Dataset items
=== Begin Enclosure ===

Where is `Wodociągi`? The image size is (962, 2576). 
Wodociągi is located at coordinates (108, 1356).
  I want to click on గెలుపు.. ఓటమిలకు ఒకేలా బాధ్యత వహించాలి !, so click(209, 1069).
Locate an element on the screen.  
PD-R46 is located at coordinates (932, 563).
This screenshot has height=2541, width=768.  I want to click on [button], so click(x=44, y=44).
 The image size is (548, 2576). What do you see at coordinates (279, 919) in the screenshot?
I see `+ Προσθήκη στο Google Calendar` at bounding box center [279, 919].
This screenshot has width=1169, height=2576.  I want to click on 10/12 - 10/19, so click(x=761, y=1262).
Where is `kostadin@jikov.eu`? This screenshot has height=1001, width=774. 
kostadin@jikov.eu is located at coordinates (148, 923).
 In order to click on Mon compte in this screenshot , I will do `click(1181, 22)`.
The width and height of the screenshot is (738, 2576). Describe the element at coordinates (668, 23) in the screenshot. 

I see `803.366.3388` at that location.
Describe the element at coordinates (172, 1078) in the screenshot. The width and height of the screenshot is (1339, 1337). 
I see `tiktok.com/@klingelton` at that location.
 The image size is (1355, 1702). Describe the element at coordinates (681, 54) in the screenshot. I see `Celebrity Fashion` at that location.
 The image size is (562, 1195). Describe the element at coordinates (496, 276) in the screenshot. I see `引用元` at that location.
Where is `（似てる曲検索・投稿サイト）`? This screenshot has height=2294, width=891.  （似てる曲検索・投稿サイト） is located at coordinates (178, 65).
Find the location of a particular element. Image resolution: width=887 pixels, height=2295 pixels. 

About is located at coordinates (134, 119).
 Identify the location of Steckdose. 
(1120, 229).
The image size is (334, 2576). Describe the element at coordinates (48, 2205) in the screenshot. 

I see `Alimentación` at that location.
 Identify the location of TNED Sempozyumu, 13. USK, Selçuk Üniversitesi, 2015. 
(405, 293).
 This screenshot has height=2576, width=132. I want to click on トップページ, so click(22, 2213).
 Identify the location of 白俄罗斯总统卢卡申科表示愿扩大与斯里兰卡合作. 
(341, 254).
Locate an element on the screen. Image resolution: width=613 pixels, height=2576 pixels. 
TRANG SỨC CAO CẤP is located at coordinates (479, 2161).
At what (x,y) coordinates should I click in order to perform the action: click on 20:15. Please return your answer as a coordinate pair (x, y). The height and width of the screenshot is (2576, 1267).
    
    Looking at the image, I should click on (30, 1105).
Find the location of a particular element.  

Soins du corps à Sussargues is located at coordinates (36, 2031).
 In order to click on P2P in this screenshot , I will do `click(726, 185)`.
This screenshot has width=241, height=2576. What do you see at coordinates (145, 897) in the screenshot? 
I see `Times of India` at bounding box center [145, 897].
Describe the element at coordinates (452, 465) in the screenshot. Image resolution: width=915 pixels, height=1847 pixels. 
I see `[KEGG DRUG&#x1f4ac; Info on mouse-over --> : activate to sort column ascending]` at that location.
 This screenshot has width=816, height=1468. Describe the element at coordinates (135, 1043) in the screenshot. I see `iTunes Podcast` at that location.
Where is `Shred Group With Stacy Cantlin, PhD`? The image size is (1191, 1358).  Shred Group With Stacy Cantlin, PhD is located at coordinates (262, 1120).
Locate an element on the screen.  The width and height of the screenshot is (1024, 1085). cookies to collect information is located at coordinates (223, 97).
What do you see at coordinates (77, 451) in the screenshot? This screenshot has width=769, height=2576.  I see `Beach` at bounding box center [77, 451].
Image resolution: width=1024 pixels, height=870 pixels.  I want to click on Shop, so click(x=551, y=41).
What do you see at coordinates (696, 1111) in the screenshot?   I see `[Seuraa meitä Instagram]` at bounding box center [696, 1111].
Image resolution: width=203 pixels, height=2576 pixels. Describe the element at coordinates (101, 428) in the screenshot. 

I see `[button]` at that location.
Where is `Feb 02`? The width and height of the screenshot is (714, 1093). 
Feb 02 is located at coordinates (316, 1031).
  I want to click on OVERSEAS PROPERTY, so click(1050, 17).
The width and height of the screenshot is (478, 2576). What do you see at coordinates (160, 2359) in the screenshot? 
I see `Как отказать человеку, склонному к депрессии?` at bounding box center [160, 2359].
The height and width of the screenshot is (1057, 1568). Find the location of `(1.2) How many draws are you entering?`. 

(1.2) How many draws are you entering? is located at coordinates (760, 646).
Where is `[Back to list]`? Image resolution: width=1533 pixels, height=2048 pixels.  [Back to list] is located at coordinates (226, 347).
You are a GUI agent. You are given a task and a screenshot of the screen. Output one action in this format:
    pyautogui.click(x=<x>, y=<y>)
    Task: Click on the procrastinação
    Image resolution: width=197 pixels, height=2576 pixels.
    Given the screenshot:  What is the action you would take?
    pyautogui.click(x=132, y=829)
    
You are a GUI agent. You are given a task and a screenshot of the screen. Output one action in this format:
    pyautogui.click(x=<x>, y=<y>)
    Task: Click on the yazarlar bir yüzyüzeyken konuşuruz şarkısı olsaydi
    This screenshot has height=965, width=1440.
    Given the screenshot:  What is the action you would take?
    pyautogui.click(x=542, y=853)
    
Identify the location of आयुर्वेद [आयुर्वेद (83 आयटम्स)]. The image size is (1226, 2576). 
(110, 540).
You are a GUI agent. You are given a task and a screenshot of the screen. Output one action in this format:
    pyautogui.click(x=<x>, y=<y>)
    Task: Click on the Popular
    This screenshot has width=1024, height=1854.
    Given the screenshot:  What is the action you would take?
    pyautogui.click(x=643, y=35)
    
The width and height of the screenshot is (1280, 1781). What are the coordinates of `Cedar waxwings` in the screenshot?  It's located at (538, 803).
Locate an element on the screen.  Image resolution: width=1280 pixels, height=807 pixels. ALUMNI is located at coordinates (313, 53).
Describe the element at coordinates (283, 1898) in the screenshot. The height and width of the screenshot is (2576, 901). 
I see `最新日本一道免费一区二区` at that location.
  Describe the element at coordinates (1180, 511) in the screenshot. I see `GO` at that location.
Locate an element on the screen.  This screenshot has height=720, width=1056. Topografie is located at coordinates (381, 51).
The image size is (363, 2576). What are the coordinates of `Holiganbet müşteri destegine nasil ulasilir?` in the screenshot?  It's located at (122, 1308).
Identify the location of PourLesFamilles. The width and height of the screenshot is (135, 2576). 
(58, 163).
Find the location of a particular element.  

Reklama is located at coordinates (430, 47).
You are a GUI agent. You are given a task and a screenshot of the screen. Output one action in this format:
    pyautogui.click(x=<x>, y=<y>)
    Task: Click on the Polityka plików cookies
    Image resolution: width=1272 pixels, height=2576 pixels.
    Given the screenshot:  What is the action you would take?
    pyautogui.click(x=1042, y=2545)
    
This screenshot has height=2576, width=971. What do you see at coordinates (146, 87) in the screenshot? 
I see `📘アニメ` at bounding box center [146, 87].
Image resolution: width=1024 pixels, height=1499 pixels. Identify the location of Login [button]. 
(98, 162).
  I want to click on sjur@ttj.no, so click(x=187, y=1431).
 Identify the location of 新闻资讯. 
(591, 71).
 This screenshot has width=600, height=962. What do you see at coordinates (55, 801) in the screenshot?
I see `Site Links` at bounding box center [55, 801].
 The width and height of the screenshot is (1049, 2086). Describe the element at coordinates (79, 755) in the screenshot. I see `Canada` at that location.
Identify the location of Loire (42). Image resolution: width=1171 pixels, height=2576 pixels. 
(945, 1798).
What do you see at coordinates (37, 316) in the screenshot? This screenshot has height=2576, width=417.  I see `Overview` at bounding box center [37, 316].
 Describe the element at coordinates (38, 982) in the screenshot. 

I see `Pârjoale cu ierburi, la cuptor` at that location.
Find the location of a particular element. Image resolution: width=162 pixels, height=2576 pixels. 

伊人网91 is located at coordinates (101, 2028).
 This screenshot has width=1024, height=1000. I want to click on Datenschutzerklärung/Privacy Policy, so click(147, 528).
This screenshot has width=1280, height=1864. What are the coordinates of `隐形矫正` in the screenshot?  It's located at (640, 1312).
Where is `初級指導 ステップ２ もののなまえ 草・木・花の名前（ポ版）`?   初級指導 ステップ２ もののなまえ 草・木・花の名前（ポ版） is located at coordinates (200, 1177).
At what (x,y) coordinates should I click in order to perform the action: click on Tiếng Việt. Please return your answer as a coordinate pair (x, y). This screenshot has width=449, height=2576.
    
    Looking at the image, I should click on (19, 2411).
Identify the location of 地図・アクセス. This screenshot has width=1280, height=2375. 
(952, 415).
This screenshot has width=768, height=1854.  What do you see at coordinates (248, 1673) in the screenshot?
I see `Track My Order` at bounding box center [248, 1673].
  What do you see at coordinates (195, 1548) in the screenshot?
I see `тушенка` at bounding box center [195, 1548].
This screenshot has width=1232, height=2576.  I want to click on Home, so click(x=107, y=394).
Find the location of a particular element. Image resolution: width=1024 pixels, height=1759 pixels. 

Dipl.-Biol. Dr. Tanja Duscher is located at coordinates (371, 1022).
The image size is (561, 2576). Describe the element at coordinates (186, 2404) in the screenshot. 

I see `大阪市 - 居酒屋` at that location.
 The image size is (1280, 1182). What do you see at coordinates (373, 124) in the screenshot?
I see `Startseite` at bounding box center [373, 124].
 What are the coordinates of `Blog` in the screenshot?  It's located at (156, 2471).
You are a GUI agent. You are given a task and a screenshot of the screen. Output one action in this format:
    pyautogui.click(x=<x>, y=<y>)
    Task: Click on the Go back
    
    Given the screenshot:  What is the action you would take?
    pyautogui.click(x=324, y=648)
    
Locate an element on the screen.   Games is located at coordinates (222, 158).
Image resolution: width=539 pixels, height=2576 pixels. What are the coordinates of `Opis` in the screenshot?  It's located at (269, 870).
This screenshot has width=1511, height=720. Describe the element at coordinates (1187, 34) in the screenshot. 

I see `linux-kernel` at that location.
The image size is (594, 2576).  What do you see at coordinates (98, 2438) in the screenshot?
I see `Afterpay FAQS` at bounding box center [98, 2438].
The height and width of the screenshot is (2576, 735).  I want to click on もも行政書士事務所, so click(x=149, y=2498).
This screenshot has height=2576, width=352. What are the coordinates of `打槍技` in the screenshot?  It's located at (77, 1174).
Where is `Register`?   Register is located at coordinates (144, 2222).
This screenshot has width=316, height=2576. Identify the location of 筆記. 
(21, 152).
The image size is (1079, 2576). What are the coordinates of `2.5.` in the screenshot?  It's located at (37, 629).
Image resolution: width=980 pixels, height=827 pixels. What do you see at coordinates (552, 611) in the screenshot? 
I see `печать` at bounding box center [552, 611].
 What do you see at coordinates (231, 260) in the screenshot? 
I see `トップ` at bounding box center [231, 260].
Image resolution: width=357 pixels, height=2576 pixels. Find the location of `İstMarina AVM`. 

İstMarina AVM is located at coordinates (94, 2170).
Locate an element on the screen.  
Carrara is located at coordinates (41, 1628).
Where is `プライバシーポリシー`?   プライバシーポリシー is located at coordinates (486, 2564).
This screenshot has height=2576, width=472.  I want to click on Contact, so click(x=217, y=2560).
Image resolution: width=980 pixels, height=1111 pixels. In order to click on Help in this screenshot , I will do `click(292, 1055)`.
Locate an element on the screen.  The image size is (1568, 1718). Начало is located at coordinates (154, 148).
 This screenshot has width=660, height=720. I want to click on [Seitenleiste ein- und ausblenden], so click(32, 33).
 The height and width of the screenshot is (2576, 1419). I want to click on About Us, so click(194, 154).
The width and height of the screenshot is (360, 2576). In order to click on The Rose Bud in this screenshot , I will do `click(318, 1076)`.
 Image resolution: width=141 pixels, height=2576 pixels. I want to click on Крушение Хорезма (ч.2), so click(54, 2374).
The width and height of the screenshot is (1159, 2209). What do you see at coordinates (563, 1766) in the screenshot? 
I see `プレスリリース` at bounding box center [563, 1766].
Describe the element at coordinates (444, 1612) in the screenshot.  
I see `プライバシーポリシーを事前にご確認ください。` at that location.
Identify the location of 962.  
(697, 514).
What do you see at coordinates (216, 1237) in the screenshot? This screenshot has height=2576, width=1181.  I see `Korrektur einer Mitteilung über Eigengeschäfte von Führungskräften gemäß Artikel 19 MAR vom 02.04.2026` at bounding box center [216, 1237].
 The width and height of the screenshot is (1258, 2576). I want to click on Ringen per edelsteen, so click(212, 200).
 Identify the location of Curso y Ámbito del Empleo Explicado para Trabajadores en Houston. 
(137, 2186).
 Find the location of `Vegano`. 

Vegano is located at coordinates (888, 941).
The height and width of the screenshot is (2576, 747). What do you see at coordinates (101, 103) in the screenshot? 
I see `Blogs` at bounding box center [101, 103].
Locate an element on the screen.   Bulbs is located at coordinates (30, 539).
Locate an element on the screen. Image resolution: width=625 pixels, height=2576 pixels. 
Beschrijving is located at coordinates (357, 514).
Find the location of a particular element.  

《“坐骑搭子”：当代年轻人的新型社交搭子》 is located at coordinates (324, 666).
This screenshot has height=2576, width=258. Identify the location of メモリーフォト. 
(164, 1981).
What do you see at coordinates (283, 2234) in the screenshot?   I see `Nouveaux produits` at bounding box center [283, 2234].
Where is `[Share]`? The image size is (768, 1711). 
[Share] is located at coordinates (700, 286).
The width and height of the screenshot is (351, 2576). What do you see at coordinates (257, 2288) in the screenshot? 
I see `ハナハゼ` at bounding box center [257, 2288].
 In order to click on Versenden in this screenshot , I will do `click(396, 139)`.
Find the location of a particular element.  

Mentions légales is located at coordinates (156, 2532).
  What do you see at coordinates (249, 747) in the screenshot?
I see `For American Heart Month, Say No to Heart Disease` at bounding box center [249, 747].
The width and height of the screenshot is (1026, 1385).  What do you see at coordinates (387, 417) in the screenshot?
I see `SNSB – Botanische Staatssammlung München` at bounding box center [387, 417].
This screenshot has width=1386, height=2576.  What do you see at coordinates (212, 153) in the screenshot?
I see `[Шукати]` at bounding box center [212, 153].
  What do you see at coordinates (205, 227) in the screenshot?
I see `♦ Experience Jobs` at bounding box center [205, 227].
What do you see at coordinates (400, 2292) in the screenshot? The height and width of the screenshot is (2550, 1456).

=== End Enclosure ===

• **Aim of the task**
Report how many lines in the data include the word "cookies". Nothing else is needed.

• **Your solution**
2